Relative to ancient Greece, building a .45 caliber semiautomatic pistol isn’t much harder than building a .22 caliber semiautomatic pistol. You might think the weaker weapon would be less work, but most of the problem doesn’t scale all that much with the weapon strength.
- John_Maxwell Nov 11, 2009, 6:20 AM
  4 points
  Parent
  OK, so you’re saying that FAI is not hard because you have to formalize human morality, it’s hard because you have to have a system for formalizing things in general?
  
  I’m tempted to ask why you’re so confident on this subject, but this debate probably isn’t worth having because once you’re at the point where you can formalize things, the relative difficulty of formalizing different utility functions will presumably be obvious.
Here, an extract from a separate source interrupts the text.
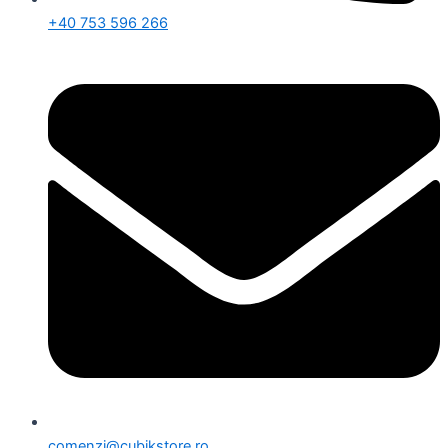
+40 753 596 266
comenzi@cubikstore.ro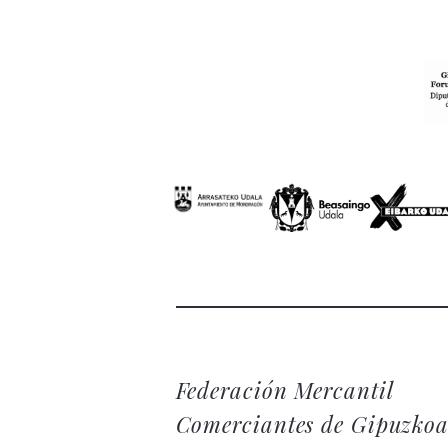
Federación Mercantil
Comerciantes de Gipuzko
  - Eliezer Yudkowsky 11 Nov 2009 6:30 UTC
    2 points
    Parent
    
    OK, so you’re saying that FAI is not hard because you have to formalize human morality, it’s hard because you have to have a system for formalizing things in general?
    
    Pretty much. Thanks for compactifying. “Rigorously communicating” might be a better term than “formalizing”, “formalizing” has been tainted by academics showing off.
  - Vladimir_Nesov 11 Nov 2009 14:29 UTC
    0 points
    Parent
    
    OK, so you’re saying that FAI is not hard because you have to formalize human morality, it’s hard because you have to have a system for formalizing things in general?
    
    This also seems to be the only way out. If human values are too complex to reimplement manually (which seems to be the case), you have to create a tool with the capability to do that automatically. And once you have that tool, cutting angles on the content of human values would just be useless: the tool will work on the whole thing. And you can’t cut corners on the tool itself, like you can’t have a computer with only randomly sampled 50% of circuitry.
    - Nick_Tarleton 12 Nov 2009 2:20 UTC
      1 point
      Parent
      
      If human values are too complex to reimplement manually (which seems to be the case), you have to create a tool with the capability to do that automatically. And once you have that tool
      
      You’re right, of course, but the point at hand is what to do before you have that tool.
      - Vladimir_Nesov 12 Nov 2009 2:29 UTC
        0 points
        Parent
        Work towards developing it?
    - John_Maxwell 12 Nov 2009 2:14 UTC
      1 point
      Parent
      
      If human values are too complex to reimplement manually (which seems to be the case), you have to create a tool with the capability to do that automatically.
      
      You can’t prove it works before running it in that case. Human values are not some kind of fractal pattern, where something complicated can be generated according to simple rules. In your proposal, the AI would have to learn human values somehow, which means it will have some indicator or another that it’s getting closer to human values (e.g. smiling humans), which will then be susceptible to wire-heading. Having the AI make inferences from a large corpus of human writing might work.